WORK INSTRUCTIONS
Starting at the line that contains "Månedens trimpost mai og juni", write out each line through the end of the data below, exactly as it stands. Skip any pictures.

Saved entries
.....

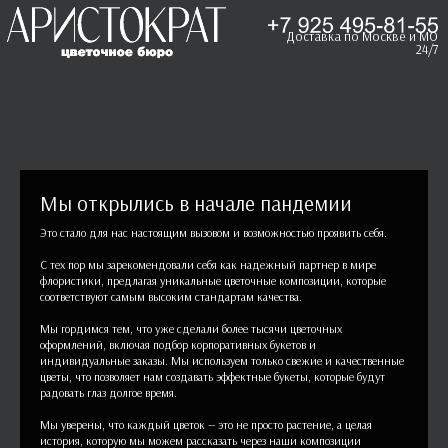
Доставка по Москве и МО
24/7
Мы открылись в начале пандемии
Это стало для нас настоящим вызовом и возможностью проявить себя.
С тех пор мы зарекомендовали себя как надежный партнер в мире
флористики, предлагая уникальные цветочные композиции, которые
соответствуют самым высоким стандартам качества.
Мы гордимся тем, что уже сделали более тысячи цветочных
оформлений, включая подбор корпоративных букетов и
индивидуальные заказы. Мы используем только свежие и качественные
цветы, что позволяет нам создавать эффектные букеты, которые будут
радовать глаз долгое время.
Мы уверены, что каждый цветок — это не просто растение, а целая
история, которую мы можем рассказать через наши композиции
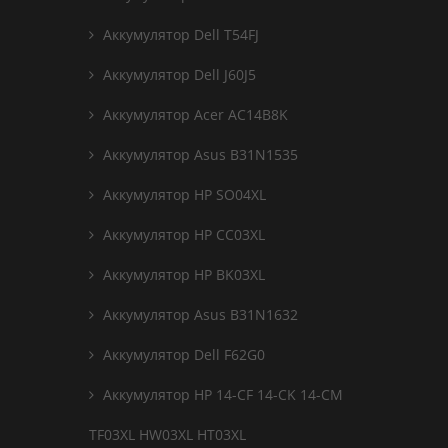
Аккумулятор Dell T54FJ
Аккумулятор Dell J60J5
Аккумулятор Acer AC14B8K
Аккумулятор Asus B31N1535
Аккумулятор HP SO04XL
Аккумулятор HP CC03XL
Аккумулятор HP BK03XL
Аккумулятор Asus B31N1632
Аккумулятор Dell F62G0
Аккумулятор HP 14-CF 14-CK 14-CM
TF03XL HW03XL HT03XL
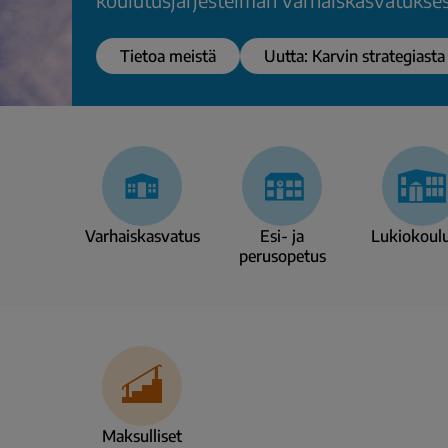
Tietoa meistä
Uutta: Karvin strategiasta
Level
of
education
Varhais­kasvatus
Esi- ja
Lukio­koul
perusopetus
Maksulliset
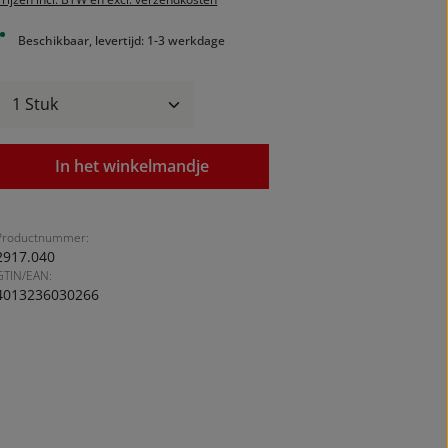
Beschikbaar, levertijd: 1-3 werkdage
Producthoeveelheid: Voer de gewenste ho
In het winkelmandje
Productnummer:
2917.040
GTIN/EAN:
4013236030266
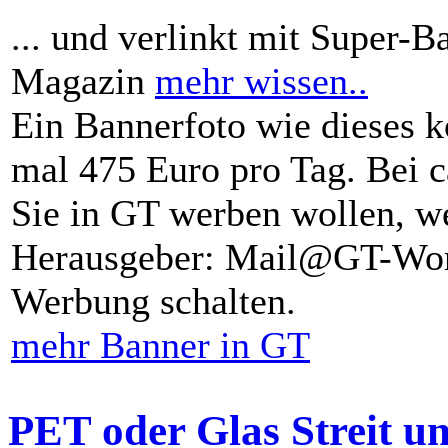
... und verlinkt mit Super-B
Magazin
mehr wissen..
Ein Bannerfoto wie dieses k
mal 475 Euro pro Tag. Bei 
Sie in GT werben wollen, we
Herausgeber: Mail@GT-Worl
Werbung schalten.
mehr Banner in GT
PET oder Glas Streit u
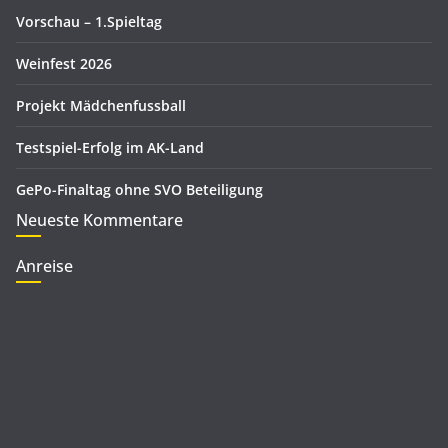
e
Vorschau – 1.Spieltag
n
Weinfest 2026
Projekt Mädchenfussball
Testspiel-Erfolg im AK-Land
GePo-Finaltag ohne SVO Beteiligung
Neueste Kommentare
Anreise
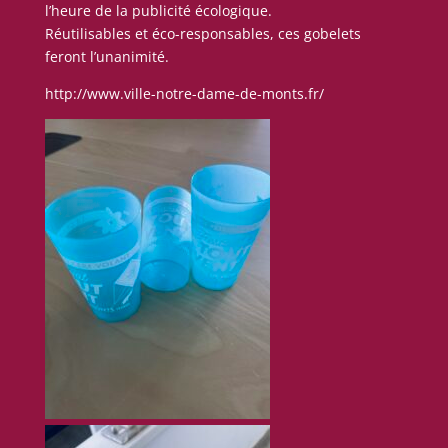
l’heure de la publicité écologique.
Réutilisables et éco-responsables, ces gobelets
feront l’unanimité.
http://www.ville-notre-dame-de-monts.fr/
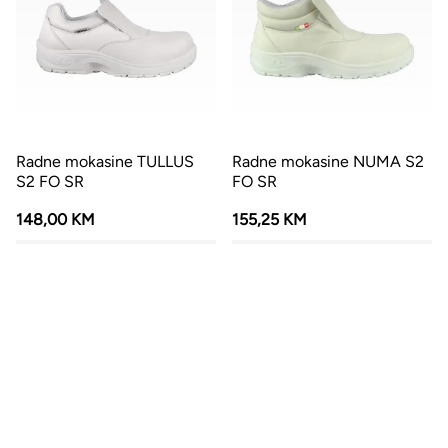
Radne mokasine TULLUS
Radne mokasine NUMA S2
S2 FO SR
FO SR
148,00 KM
155,25 KM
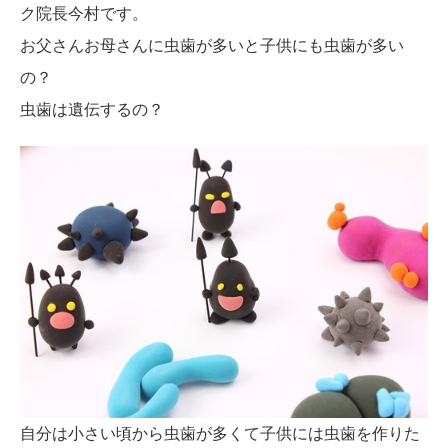
ク院長今村です。
お父さんお母さんに虫歯が多いと子供にも虫歯が多い
の？
虫歯は遺伝するの？
自分は小さい頃から虫歯が多くて子供には虫歯を作りた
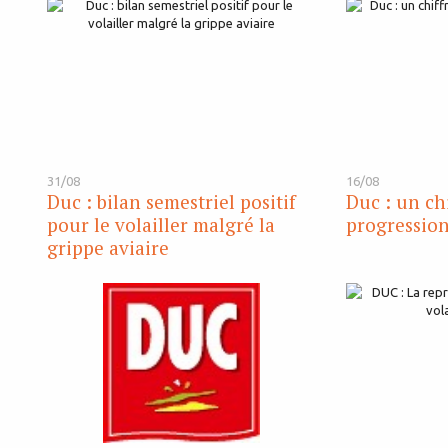
31/08
16/08
Duc : bilan semestriel positif
Duc : un chi
pour le volailler malgré la
progression
grippe aviaire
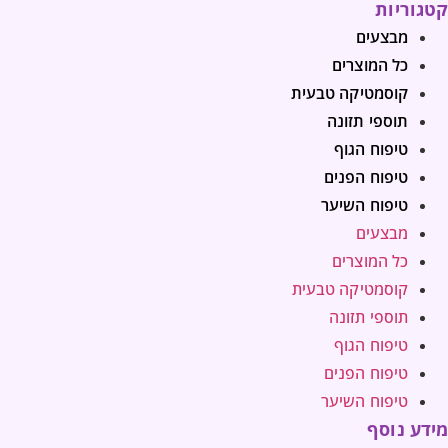
קטגוריות
מבצעים
כל המוצרים
קוסמטיקה טבעית
תוספי תזונה
טיפוח הגוף
טיפוח הפנים
טיפוח השיער
מבצעים
כל המוצרים
קוסמטיקה טבעית
תוספי תזונה
טיפוח הגוף
טיפוח הפנים
טיפוח השיער
מידע נוסף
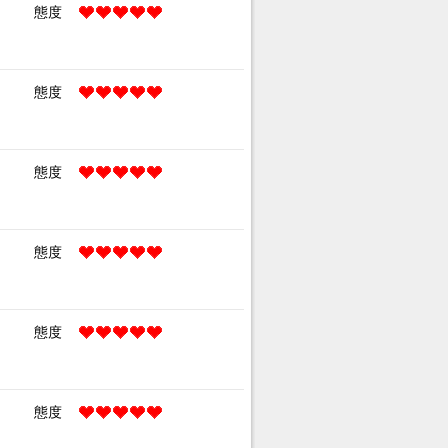
態度
態度
態度
態度
態度
態度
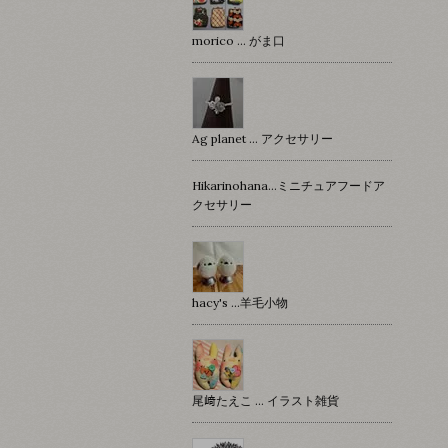
morico … がま口
Ag planet … アクセサリー
Hikarinohana…ミニチュアフードア
クセサリー
hacy's …羊毛小物
尾﨑たえこ … イラスト雑貨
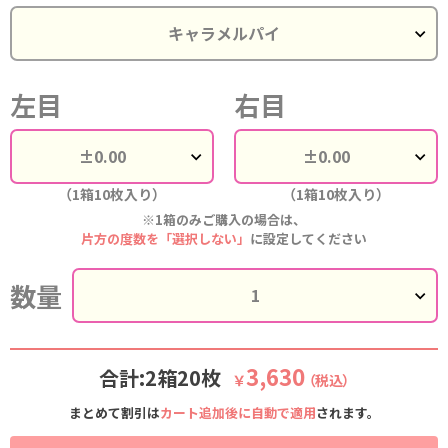
左目
右目
（1箱10枚入り）
（1箱10枚入り）
※1箱のみご購入の場合は、
片方の度数を「選択しない」
に設定してください
数量
3,630
合計:2箱20枚
￥
（税込）
まとめて割引は
カート追加後に自動で適用
されます。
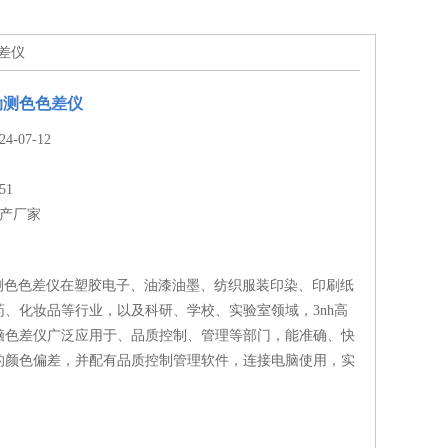
色差仪
自动测色色差仪
-07-12
51
生产厂家
动测色色差仪在塑胶电子、油漆油墨、纺织服装印染、印刷纸
药、化妆品等行业，以及科研、学校、实验室领域，3nh高
脑色差仪广泛应用于、品质控制、管理等部门，能准确、快
的颜色偏差，并配有品质控制管理软件，连接电脑使用，实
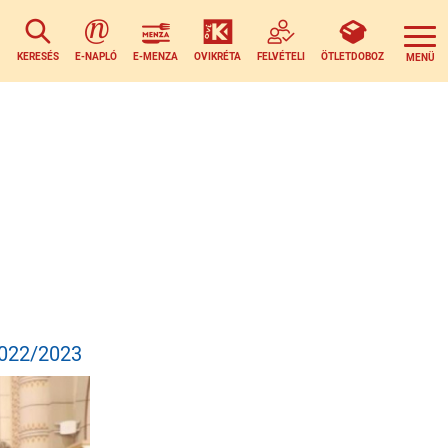
KERESÉS
E-NAPLÓ
E-MENZA
OVIKRÉTA
FELVÉTELI
ÖTLETDOBOZ
022/2023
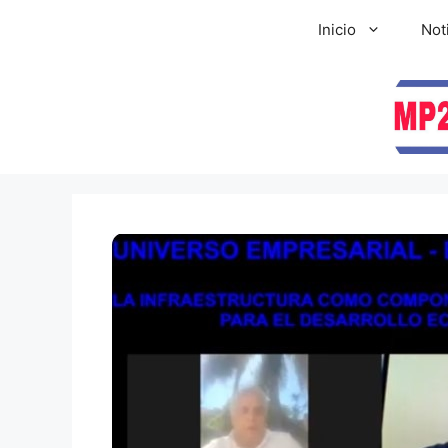
Inicio
Not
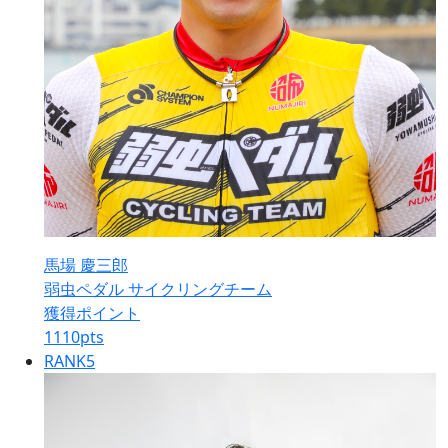
馬場 慶三郎
弱虫ペダル サイクリングチーム
獲得ポイント
1110
pts
RANK
5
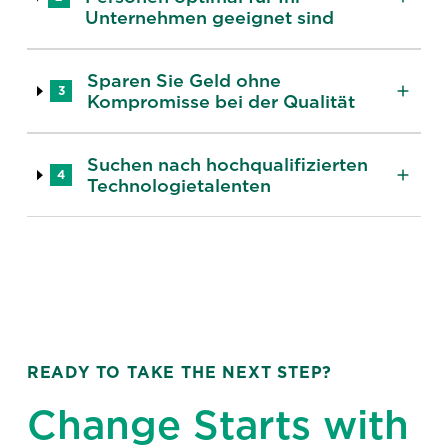
Unternehmen geeignet sind
Sparen Sie Geld ohne
3
Kompromisse bei der Qualität
Suchen nach hochqualifizierten
4
Technologietalenten
READY TO TAKE THE NEXT STEP?
Change Starts with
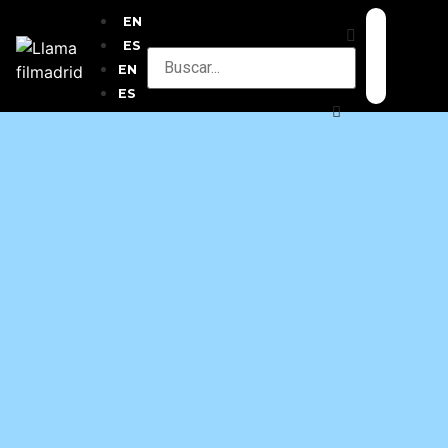
EN
ES
EN
ES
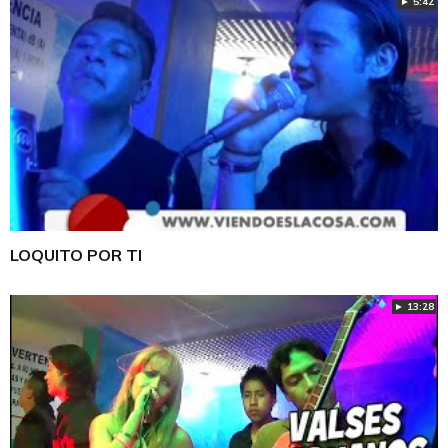
► 5:42
LOQUITO POR TI
► 13:28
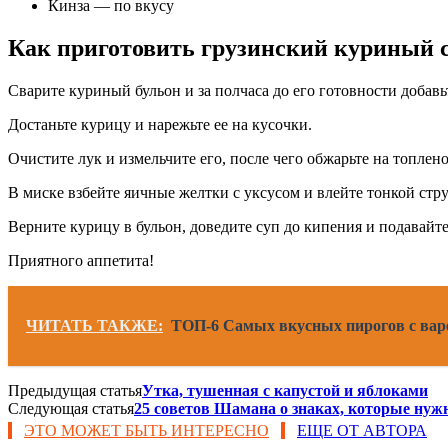
Кинза — по вкусу
Как приготовить грузинский куриный 
Сварите куриный бульон и за полчаса до его готовности добавь
Достаньте курицу и нарежьте ее на кусочки.
Очистите лук и измельчите его, после чего обжарьте на топлено
В миске взбейте яичные желтки с уксусом и влейте тонкой стр
Верните курицу в бульон, доведите суп до кипения и подавайте
Приятного аппетита!
ЧИТАТЬ ТАКЖЕ:
ТОП-6 Самых вкусных пирогов с вар
Предыдущая статья
Утка, тушенная с капустой и яблоками
Следующая статья
25 советов Шамана о знаках, которые нуж
ЭТО МОЖЕТ БЫТЬ ИНТЕРЕСНО
ЕЩЕ ОТ АВТОРА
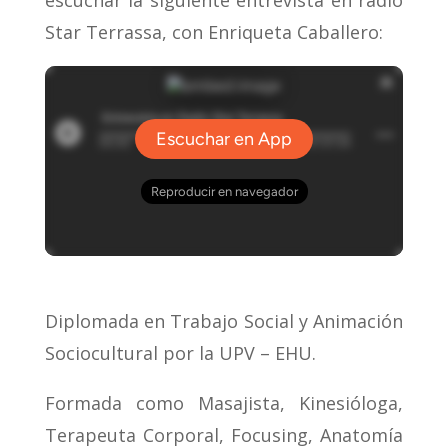
escuchar la siguiente entrevista en radio
Star Terrassa, con Enriqueta Caballero:
Diplomada en Trabajo Social y Animación
Sociocultural por la UPV – EHU.
Formada como Masajista, Kinesióloga,
Terapeuta Corporal, Focusing, Anatomía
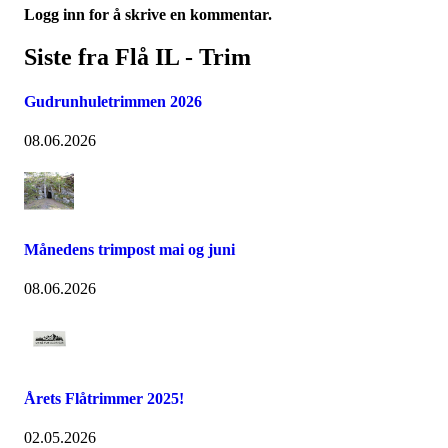
Logg inn for å skrive en kommentar.
Siste fra Flå IL - Trim
Gudrunhuletrimmen 2026
08.06.2026
Månedens trimpost mai og juni
08.06.2026
Årets Flåtrimmer 2025!
02.05.2026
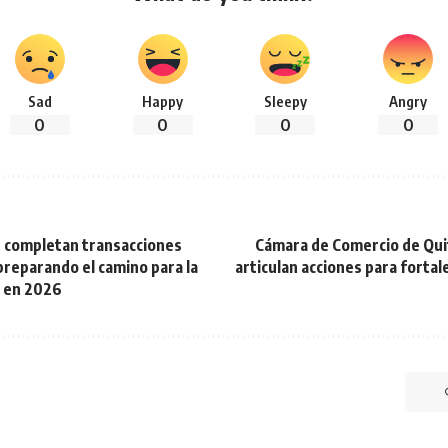
Sad
Happy
Sleepy
Angry
0
0
0
0
os completan transacciones
Cámara de Comercio de Qui
preparando el camino para la
articulan acciones para fortal
a en 2026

.....

EXERCISE OUTPUT
Månedens trimpost mai og juni
08.06.2026
Årets Flåtrimmer 2025!
02.05.2026
Sad
Happy
Sleepy
Angry
0
0
0
0
os completan transacciones
Cámara de Comercio de Qui
preparando el camino para la
articulan acciones para fortal
a en 2026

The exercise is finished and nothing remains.